• _SUPPLIED INFORMATION_:
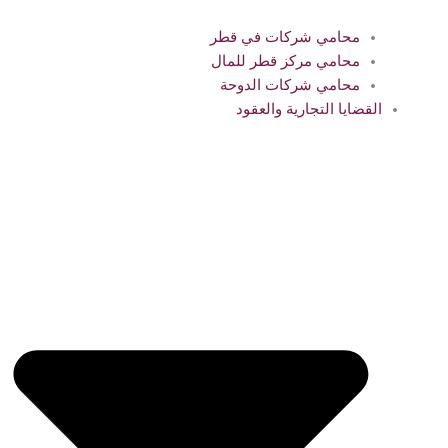
محامي شركات في قطر
محامي مركز قطر للمال
محامي شركات الدوحة
القضايا التجارية والعقود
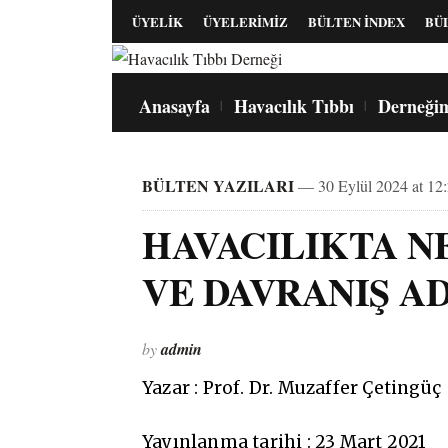
ÜYELİK
ÜYELERİMİZ
BÜLTEN İNDEX
BÜ
Anasayfa
Havacılık Tıbbı
Derneği
BÜLTEN YAZILARI
— 30 Eylül 2024 at 12
HAVACILIKTA N
VE DAVRANIŞ A
by
admin
Yazar : Prof. Dr. Muzaffer Çetingüç
Yayınlanma tarihi : 23 Mart 2021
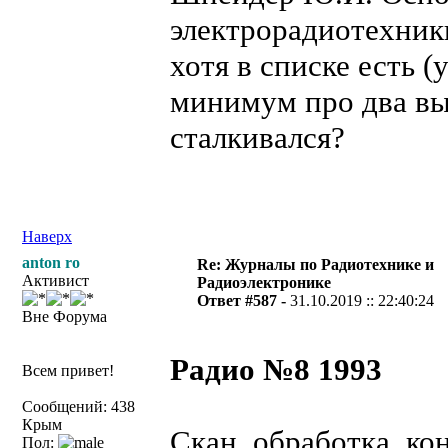
электрорадиотехник
хотя в списке есть (
минимум про два вы
сталкивался?
Наверх
anton ro
Re: Журналы по Радиотехнике и
Активист
Радиоэлектронике
Ответ #587 -
31.10.2019 :: 22:40:24
Вне Форума
Радио №8 1993
Всем привет!
Сообщений: 438
Крым
Скан, обработка, к
Пол:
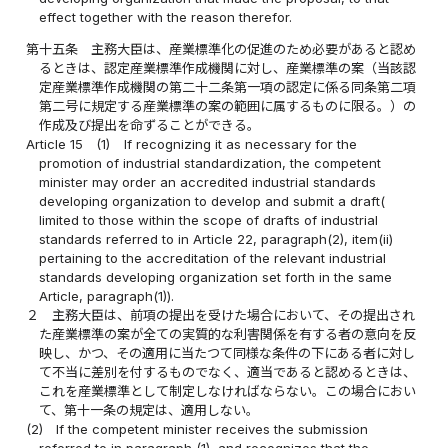
effect together with the reason therefor.
第十五条
主務大臣は、産業標準化の促進のため必要があると認め
るときは、認定産業標準作成機関に対し、産業標準の案（当該認
定産業標準作成機関の第二十二条第一項の認定に係る同条第二項
第二号に規定する産業標準の案の範囲に属するものに限る。）の
作成及び提出を命ずることができる。
Article 15
(1)
If recognizing it as necessary for the
promotion of industrial standardization, the competent
minister may order an accredited industrial standards
developing organization to develop and submit a draft(
limited to those within the scope of drafts of industrial
standards referred to in Article 22, paragraph(2), item(ii)
pertaining to the accreditation of the relevant industrial
standards developing organization set forth in the same
Article, paragraph(1)).
２
主務大臣は、前項の提出を受けた場合において、その提出され
た産業標準の案が全ての実質的な利害関係を有する者の意向を反
映し、かつ、その適用に当たつて同様な条件の下にある者に対し
て不当に差別を付するものでなく、適当であると認めるときは、
これを産業標準として制定しなければならない。この場合におい
て、第十一条の規定は、適用しない。
(2)
If the competent minister receives the submission
referred to in paragraph (1), and recognizes that the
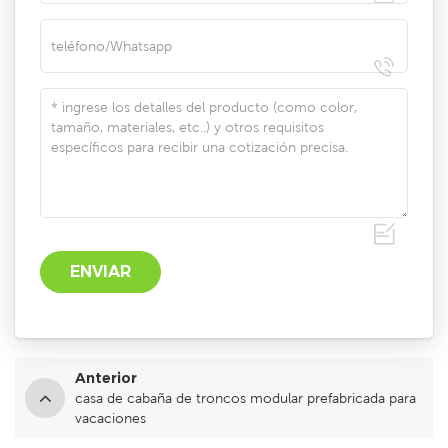
Anterior
casa de cabaña de troncos modular prefabricada para
vacaciones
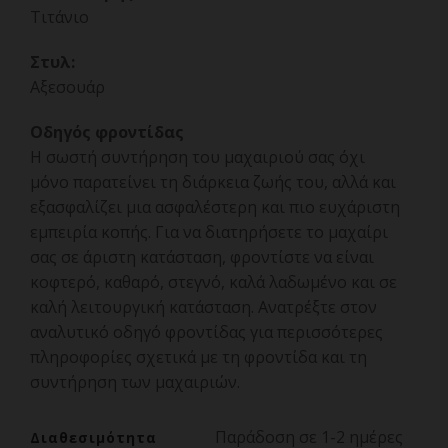
Τιτάνιο
Στυλ:
Αξεσουάρ
Οδηγός φροντίδας
Η σωστή συντήρηση του μαχαιριού σας όχι
μόνο παρατείνει τη διάρκεια ζωής του, αλλά και
εξασφαλίζει μια ασφαλέστερη και πιο ευχάριστη
εμπειρία κοπής. Για να διατηρήσετε το μαχαίρι
σας σε άριστη κατάσταση, φροντίστε να είναι
κοφτερό, καθαρό, στεγνό, καλά λαδωμένο και σε
καλή λειτουργική κατάσταση. Ανατρέξτε στον
αναλυτικό οδηγό φροντίδας για περισσότερες
πληροφορίες σχετικά με τη φροντίδα και τη
συντήρηση των μαχαιριών.
Παράδοση σε 1-2 ημέρες
Διαθεσιμότητα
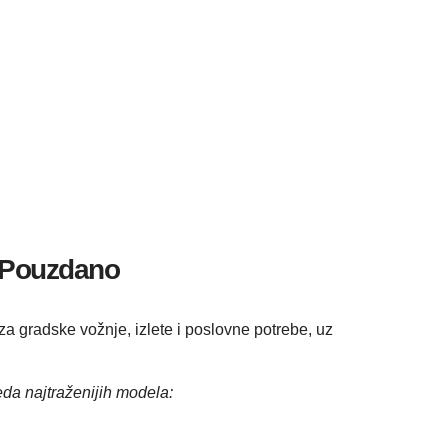
i Pouzdano
a gradske vožnje, izlete i poslovne potrebe, uz
da najtraženijih modela:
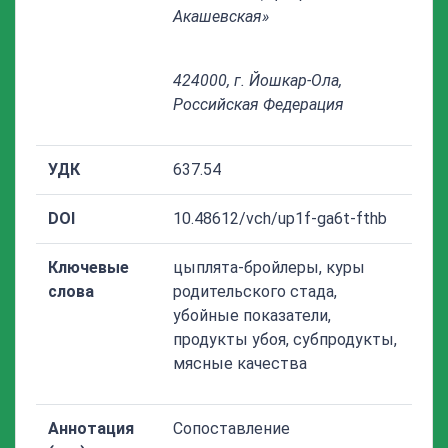
Акашевская»
424000, г. Йошкар-Ола,
Российская Федерация
УДК
637.54
DOI
10.48612/vch/up1f-ga6t-fthb
Ключевые
цыплята-бройлеры, куры
слова
родительского стада,
убойные показатели,
продукты убоя, субпродукты,
мясные качества
Аннотация
Сопоставление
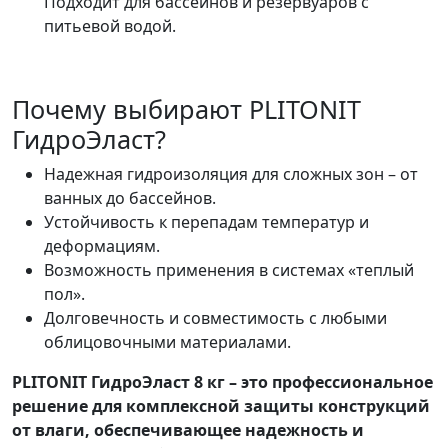
Подходит для бассейнов и резервуаров с
питьевой водой.
Почему выбирают PLITONIT
ГидроЭласт?
Надежная гидроизоляция для сложных зон – от
ванных до бассейнов.
Устойчивость к перепадам температур и
деформациям.
Возможность применения в системах «теплый
пол».
Долговечность и совместимость с любыми
облицовочными материалами.
PLITONIT ГидроЭласт 8 кг – это профессиональное
решение для комплексной защиты конструкций
от влаги, обеспечивающее надежность и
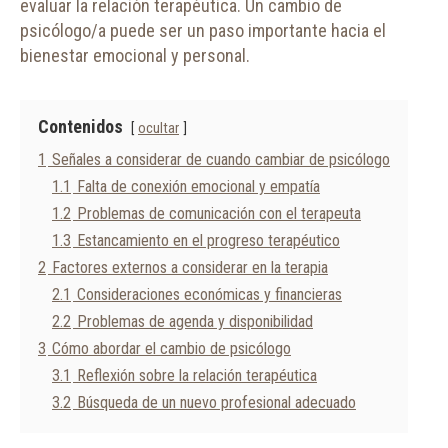
evaluar la relación terapéutica. Un cambio de
psicólogo/a puede ser un paso importante hacia el
bienestar emocional y personal.
Contenidos
ocultar
1
Señales a considerar de cuando cambiar de psicólogo
1.1
Falta de conexión emocional y empatía
1.2
Problemas de comunicación con el terapeuta
1.3
Estancamiento en el progreso terapéutico
2
Factores externos a considerar en la terapia
2.1
Consideraciones económicas y financieras
2.2
Problemas de agenda y disponibilidad
3
Cómo abordar el cambio de psicólogo
3.1
Reflexión sobre la relación terapéutica
3.2
Búsqueda de un nuevo profesional adecuado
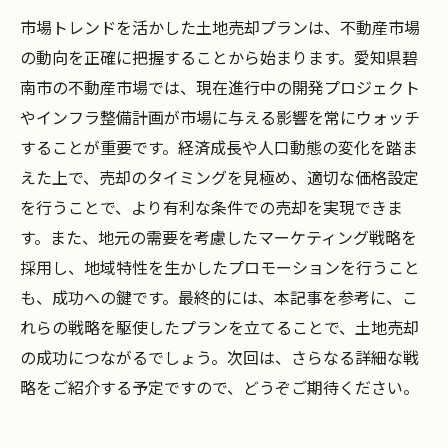
市場トレンドを活かした土地売却プランは、不動産市場
の動向を正確に把握することから始まります。愛知県碧
南市の不動産市場では、現在進行中の開発プロジェクト
やインフラ整備計画が市場に与える影響を常にウォッチ
することが重要です。経済成長や人口動態の変化を踏ま
えた上で、売却のタイミングを見極め、適切な価格設定
を行うことで、より有利な条件での売却を実現できま
す。また、地元の需要を考慮したマーケティング戦略を
採用し、地域特性を生かしたプロモーションを行うこと
も、成功への鍵です。最終的には、本記事を参考に、こ
れらの戦略を駆使したプランを立てることで、土地売却
の成功につながるでしょう。次回は、さらなる詳細な戦
略をご紹介する予定ですので、どうぞご期待ください。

• _PROBLEM REQUIREMENTS_: Output the records above exactly as they are, leaving out the pictures.

• _YOUR RESPONSE_:
محامي شركات في قطر
محامي مركز قطر للمال
محامي شركات الدوحة
القضايا التجارية والعقود
ÜYELİK
ÜYELERİMİZ
BÜLTEN İNDEX
BÜ
Anasayfa
Havacılık Tıbbı
Derneği
BÜLTEN YAZILARI
— 30 Eylül 2024 at 12
HAVACILIKTA N
VE DAVRANIŞ A
by
admin
Yazar : Prof. Dr. Muzaffer Çetingüç
Yayınlanma tarihi : 23 Mart 2021
электрорадиотехник
хотя в списке есть (
минимум про два вы
сталкивался?
Наверх
anton ro
Re: Журналы по Радиотехнике и
Активист
Радиоэлектронике
Ответ #587 -
31.10.2019 :: 22:40:24
Вне Форума
Радио №8 1993
Всем привет!
Сообщений: 438
Крым
Скан, обработка, к
Пол:
effect together with the reason therefor.
第十五条
主務大臣は、産業標準化の促進のため必要があると認め
るときは、認定産業標準作成機関に対し、産業標準の案（当該認
定産業標準作成機関の第二十二条第一項の認定に係る同条第二項
第二号に規定する産業標準の案の範囲に属するものに限る。）の
作成及び提出を命ずることができる。
Article 15
(1)
If recognizing it as necessary for the
promotion of industrial standardization, the competent
minister may order an accredited industrial standards
developing organization to develop and submit a draft(
limited to those within the scope of drafts of industrial
standards referred to in Article 22, paragraph(2), item(ii)
pertaining to the accreditation of the relevant industrial
standards developing organization set forth in the same
Article, paragraph(1)).
２
主務大臣は、前項の提出を受けた場合において、その提出され
た産業標準の案が全ての実質的な利害関係を有する者の意向を反
映し、かつ、その適用に当たつて同様な条件の下にある者に対し
て不当に差別を付するものでなく、適当であると認めるときは、
これを産業標準として制定しなければならない。この場合におい
て、第十一条の規定は、適用しない。
(2)
If the competent minister receives the submission
referred to in paragraph (1), and recognizes that the
Anterior
casa de cabaña de troncos modular prefabricada para
vacaciones
Τιτάνιο
Στυλ:
Αξεσουάρ
Οδηγός φροντίδας
Η σωστή συντήρηση του μαχαιριού σας όχι
μόνο παρατείνει τη διάρκεια ζωής του, αλλά και
εξασφαλίζει μια ασφαλέστερη και πιο ευχάριστη
εμπειρία κοπής. Για να διατηρήσετε το μαχαίρι
σας σε άριστη κατάσταση, φροντίστε να είναι
κοφτερό, καθαρό, στεγνό, καλά λαδωμένο και σε
καλή λειτουργική κατάσταση. Ανατρέξτε στον
αναλυτικό οδηγό φροντίδας για περισσότερες
πληροφορίες σχετικά με τη φροντίδα και τη
συντήρηση των μαχαιριών.
Παράδοση σε 1-2 ημέρες
Διαθεσιμότητα
i Pouzdano
a gradske vožnje, izlete i poslovne potrebe, uz
da najtraženijih modela:
Акашевская»
424000, г. Йошкар-Ола,
Российская Федерация
УДК
637.54
DOI
10.48612/vch/up1f-ga6t-fthb
Ключевые
цыплята-бройлеры, куры
слова
родительского стада,
убойные показатели,
продукты убоя, субпродукты,
мясные качества
Аннотация
Сопоставление
Подходит для бассейнов и резервуаров с
питьевой водой.
Почему выбирают PLITONIT
ГидроЭласт?
Надежная гидроизоляция для сложных зон – от
ванных до бассейнов.
Устойчивость к перепадам температур и
деформациям.
Возможность применения в системах «теплый
пол».
Долговечность и совместимость с любыми
облицовочными материалами.
PLITONIT ГидроЭласт 8 кг – это профессиональное
решение для комплексной защиты конструкций
от влаги, обеспечивающее надежность и
evaluar la relación terapéutica. Un cambio de
psicólogo/a puede ser un paso importante hacia el
bienestar emocional y personal.
Contenidos
ocultar
1
Señales a considerar de cuando cambiar de psicólogo
1.1
Falta de conexión emocional y empatía
1.2
Problemas de comunicación con el terapeuta
1.3
Estancamiento en el progreso terapéutico
2
Factores externos a considerar en la terapia
2.1
Consideraciones económicas y financieras
2.2
Problemas de agenda y disponibilidad
3
Cómo abordar el cambio de psicólogo
3.1
Reflexión sobre la relación terapéutica
3.2
Búsqueda de un nuevo profesional adecuado
市場トレンドを活かした土地売却プランは、不動産市場
の動向を正確に把握することから始まります。愛知県碧
南市の不動産市場では、現在進行中の開発プロジェクト
やインフラ整備計画が市場に与える影響を常にウォッチ
することが重要です。経済成長や人口動態の変化を踏ま
えた上で、売却のタイミングを見極め、適切な価格設定
を行うことで、より有利な条件での売却を実現できま
す。また、地元の需要を考慮したマーケティング戦略を
採用し、地域特性を生かしたプロモーションを行うこと
も、成功への鍵です。最終的には、本記事を参考に、こ
れらの戦略を駆使したプランを立てることで、土地売却
の成功につながるでしょう。次回は、さらなる詳細な戦
略をご紹介する予定ですので、どうぞご期待ください。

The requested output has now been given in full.